To reset the scene, Muhyiddin should remove Hamzah and Azmin
To reset the scene, Prime Minister Tan Sri Muhyiddin Yassin should make Parliament the avenue for genuine cooperation, consultation and co-governing with the opposition for the greater good of the nation in this time of Covid-19 crisis. To smoothen the process, it would be very helpful if Muhyiddin offers the heads of Hamzah Zainuddin and Azmin Ali.
In the last decade, the royal institution has made three very important interventions in favour of preserving parliamentary democracy.
First, in October 2015, the Council of Rulers showed its displeasure against the National Security Council Bill and the then-King decided not to assent to the bill. It was a clear indication that the Rulers were not prepared to accept Prime Ministerial overreach in matters of national security.

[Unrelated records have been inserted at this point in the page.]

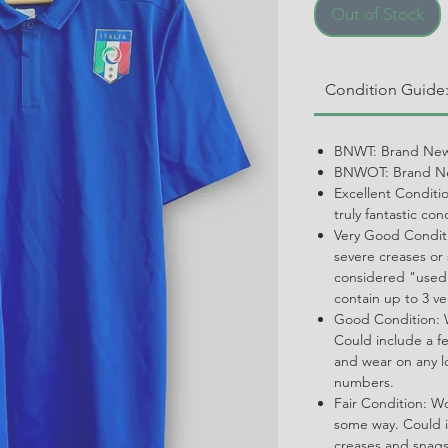
Out of Stock
Condition Guide
BNWT: Brand New
BNWOT: Brand Ne
Excellent Conditi
truly fantastic con
Very Good Conditi
severe creases or 
considered "used.
contain up to 3 ve
Good Condition: W
Could include a f
and wear on any l
numbers.
Fair Condition: W
some way. Could i
creases and snags,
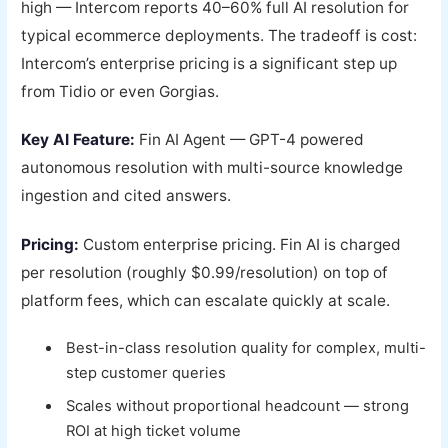
high — Intercom reports 40–60% full AI resolution for
typical ecommerce deployments. The tradeoff is cost:
Intercom’s enterprise pricing is a significant step up
from Tidio or even Gorgias.
Key AI Feature:
Fin AI Agent — GPT-4 powered
autonomous resolution with multi-source knowledge
ingestion and cited answers.
Pricing:
Custom enterprise pricing. Fin AI is charged
per resolution (roughly $0.99/resolution) on top of
platform fees, which can escalate quickly at scale.
Best-in-class resolution quality for complex, multi-
step customer queries
Scales without proportional headcount — strong
ROI at high ticket volume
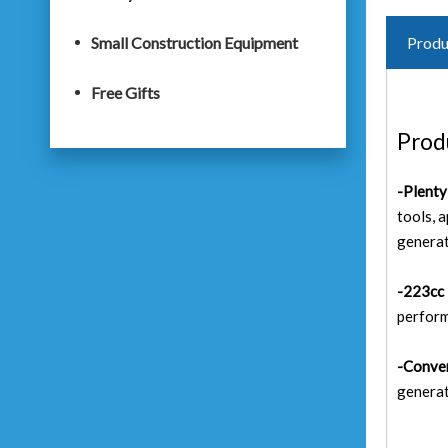
Small Construction Equipment
Produ
Free Gifts
Prod
-Plent
tools, 
generat
-223cc 
perform
-Conven
generat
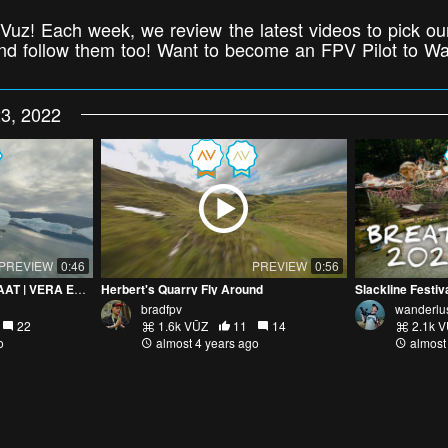
Vuz! Each week, we review the latest videos to pick our
 and follow them too! Want to become an FPV Pilot to W
3, 2022
PREVIEW
0:46
PREVIEW
0:56
VISITING KALAALLIT NUNAAT | VERA EXPEDITIONS ADVERT
Herbert's Quarry Fly Around
Slackline Festi
bradfpv
wanderlu
22
1.6k VŪZ
11
14
2.1k 
o
almost 4 years ago
almost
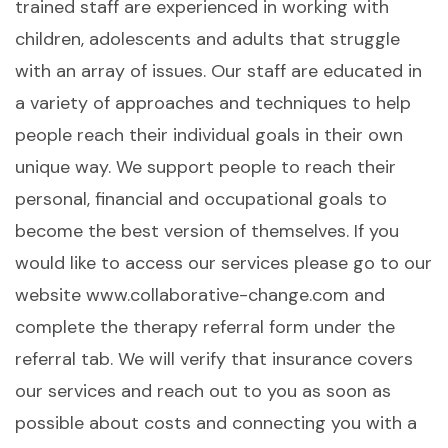
trained staff are experienced in working with
children, adolescents and adults that struggle
with an array of issues. Our staff are educated in
a variety of approaches and techniques to help
people reach their individual goals in their own
unique way. We support people to reach their
personal, financial and occupational goals to
become the best version of themselves. If you
would like to access our services please go to our
website www.collaborative-change.com and
complete the therapy referral form under the
referral tab. We will verify that insurance covers
our services and reach out to you as soon as
possible about costs and connecting you with a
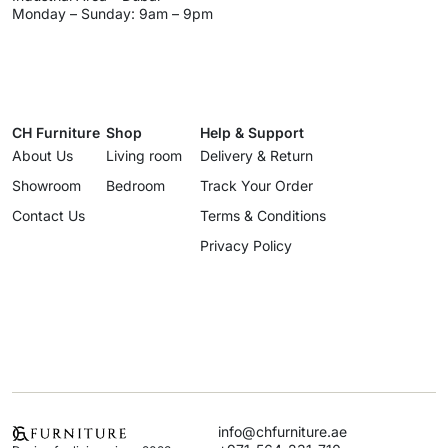
Monday – Sunday: 9am – 9pm
CH Furniture
Shop
Help & Support
About Us
Living room
Delivery & Return
Showroom
Bedroom
Track Your Order
Contact Us
Terms & Conditions
Privacy Policy
info@chfurniture.ae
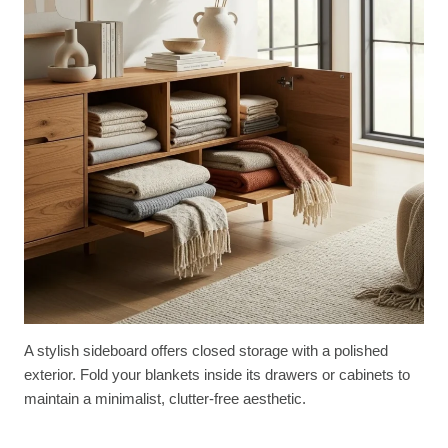
A stylish sideboard offers closed storage with a polished
exterior. Fold your blankets inside its drawers or cabinets to
maintain a minimalist, clutter-free aesthetic.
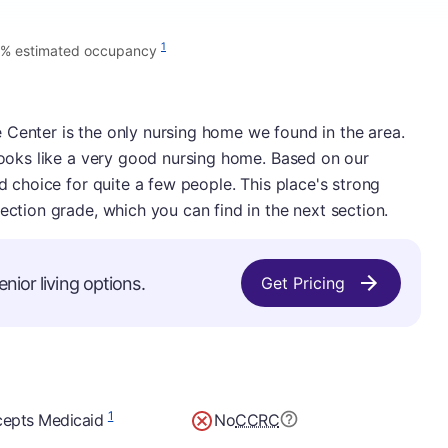
1
% estimated occupancy
 Center is the only nursing home we found in the area.
 looks like a very good nursing home. Based on our
id choice for quite a few people. This place's strong
ection grade, which you can find in the next section.
nior living options.
Get Pricing
1
epts Medicaid
No
CCRC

Second, several Malay Rulers played very important roles behind the scene to ensure the smooth post-election transition of power from Barisan Nasional to Pakatan Harapan on 9 and 10 May 2018.
Third, the historic decision yesterday by the Rulers to reject the Cabinet decision to impose emergency rule will be remembered by future governments as an indication not to attempt authoritarian overreach.

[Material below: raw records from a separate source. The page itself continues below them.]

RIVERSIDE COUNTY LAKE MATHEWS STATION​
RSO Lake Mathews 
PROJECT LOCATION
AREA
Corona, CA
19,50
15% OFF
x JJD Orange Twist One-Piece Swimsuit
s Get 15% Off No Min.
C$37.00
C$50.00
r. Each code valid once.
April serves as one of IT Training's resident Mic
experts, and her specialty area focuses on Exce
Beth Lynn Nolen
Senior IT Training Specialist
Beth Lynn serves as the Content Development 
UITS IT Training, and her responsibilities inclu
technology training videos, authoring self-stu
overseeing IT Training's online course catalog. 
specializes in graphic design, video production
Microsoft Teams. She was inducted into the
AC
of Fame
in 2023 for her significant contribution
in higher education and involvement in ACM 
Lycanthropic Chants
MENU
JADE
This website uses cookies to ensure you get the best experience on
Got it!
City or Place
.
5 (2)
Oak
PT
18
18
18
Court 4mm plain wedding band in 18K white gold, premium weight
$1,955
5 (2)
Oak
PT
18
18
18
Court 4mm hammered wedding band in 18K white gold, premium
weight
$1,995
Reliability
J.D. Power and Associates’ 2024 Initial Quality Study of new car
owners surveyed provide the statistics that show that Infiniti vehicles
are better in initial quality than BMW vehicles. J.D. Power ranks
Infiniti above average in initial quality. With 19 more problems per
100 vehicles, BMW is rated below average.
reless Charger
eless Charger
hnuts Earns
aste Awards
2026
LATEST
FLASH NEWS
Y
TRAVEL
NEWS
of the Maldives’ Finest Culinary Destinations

How can the nation move forward now?
The government should not fear Parliament and the government must not treat the opposition as the enemy of the state.
With equal treatment of opposition MPs, treating them as equals to backbenchers in terms of resources and access to provide policy inputs, with a Confidence and Supply Agreement in place, the Muhyiddin government has an opportunity to turn the crisis into the new birth of Malaysian parliamentary democracy.

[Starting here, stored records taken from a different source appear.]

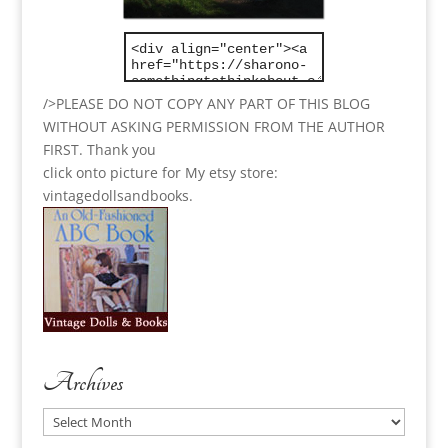
/>PLEASE DO NOT COPY ANY PART OF THIS BLOG
WITHOUT ASKING PERMISSION FROM THE AUTHOR
FIRST. Thank you
click onto picture for My etsy store:
vintagedollsandbooks.
Archives
Archives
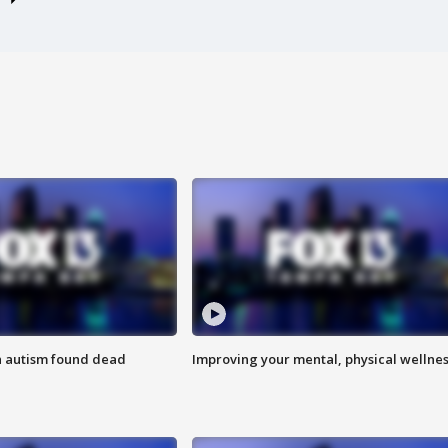
h autism found dead
Improving your mental, physical wellne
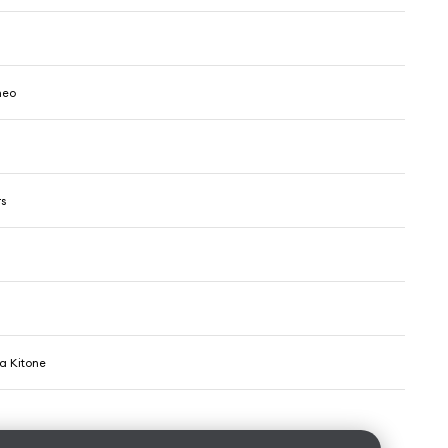
meo
rs
ha Kitone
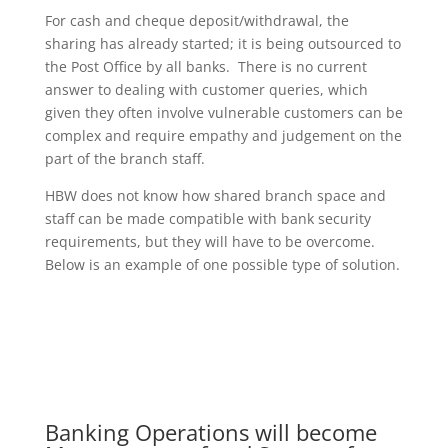
For cash and cheque deposit/withdrawal, the
sharing has already started; it is being outsourced to
the Post Office by all banks. There is no current
answer to dealing with customer queries, which
given they often involve vulnerable customers can be
complex and require empathy and judgement on the
part of the branch staff.
HBW does not know how shared branch space and
staff can be made compatible with bank security
requirements, but they will have to be overcome.
Below is an example of one possible type of solution.
Banking Operations will become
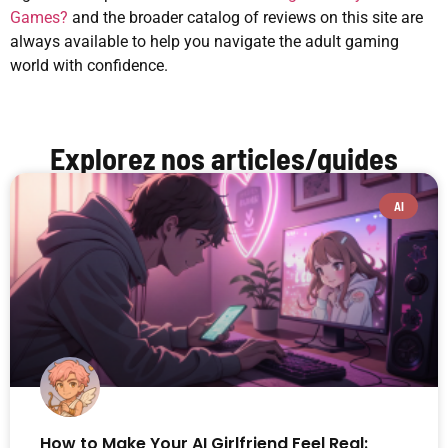
Games?
and the broader catalog of reviews on this site are
always available to help you navigate the adult gaming
world with confidence.
Explorez nos articles/guides
AI
How to Make Your AI Girlfriend Feel Real:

To smooth the process, Muhyiddin should also consider offering the heads of Hamzah Zainuddin and Azmin Ali, in exchange for the goodwill of all parties across the aisle to move forward in a bipartisan manner.
Since the half-day Parliamentary session on 18 May 2020, I have been saying to friends and foes that Muhyiddin Yassin should stop relying on Hamzah Zainuddin as his chief political operator. BecauseHamzah doesn’t understand the new political reality after the UMNO hegemon-led one-party state was defeated in the May 2018 general election.
Hamzah is trying to re-create single-party dominance and rule, as though Muhyiddin possesses two-thirds majority in Parliament.
Between March and the May parliament sitting, Hamzah was trying to buy MPs from the Opposition. Very few would ever consider crossing over when the government’s majority is so slim. No one is sure if the Muhyiddin government would linger on. It is foolish for him to assume that MPs would cross over. In over half a year since March, only the Lubok Antu MP crossed the floor.
Then, Hamzah ventured into Sabah. The end result was a pyrrhic victory. The Sabah move was totally unnecessary. It was like Napoleon and Hitler opening up a second front by venturing into Russia and suffering losses on both ends. Hamzah pushed UMNO to the edge and Muhyiddin had to deal with the fallout at the national level with Zahid Hamidi attempting to quit the government. Muhyiddin’s only achievement – taming Covid-19 – was eclipsed as a consequence of the Sabah campaign.
The move to push for emergency rule is reportedly another of Hamzah’s ventures, with Azmin Ali openly defending it. I heard about the idea of suspending parliament two weeks before it was presented. I also read the statement by MIC President S Vigneswaran, who was probably asked to “test the waters” with the public. But I was still stunned when Muhyiddin went along with it and presented it to the Yang di-Pertuan Agong.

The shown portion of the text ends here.